**Task instructions**
Scan the data below for lines containing the string "البرامج" and give only how many there are.

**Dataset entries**
# # # # # # #

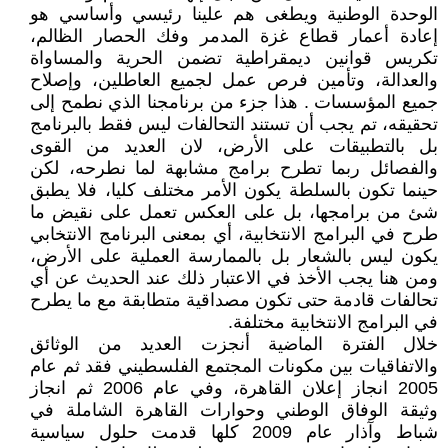
الوحدة الوطنية ويطغى هم علينا رئيسي وأساسي هو
إعادة أعمار قطاع غزة المدمر وفك الحصار الظالم،
تكريس قوانين ديمقراطية تضمن الحرية والمساواة
والعدالة، وتأمين فرص عمل لجميع العاطلين، وإصلاح
جميع المؤسسات . هذا جزء من برنامجنا الذي نطمح إلى
تحقيقه، تم يجب أن تستند التحالفات ليس فقط بالبرنامج
بل بالتطبيقات على الأرض، لان العديد من القوى
والفصائل ربما تطرح برامج مشابهة لما نطرحه، لكن
حينما تكون بالسلطة يكون الأمر مختلف كليا، فلا يطبق
شئ من برامجها، بل على العكس تعمل على نقيض ما
طرح في البرامج الانتخابية، أي بمعنى البرنامج الانتخابي
يكون ليس بالشعار بل بالممارسة العملية على الأرض،
ومن هنا يجب الأخذ في الاعتبار ذلك عند الحديث عن أي
تحالفات قادمة حتى تكون مصداقية متطابقة مع ما يطرح
في البرامج الانتخابية مختلفة.
خلال الفترة الماضية أنجزت العديد من الوثائق
والاتفاقيات بين مكونات المجتمع الفلسطيني فقد ثم عام
2005 انجاز إعلان القاهرة، وفي عام 2006 ثم انجاز
وثيقة الوفاق الوطني وحوارات القاهرة الشاملة في
شباط وآذار عام 2009 كلها قدمت حلول سياسية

# # # # # # #

**Completed exercise**
2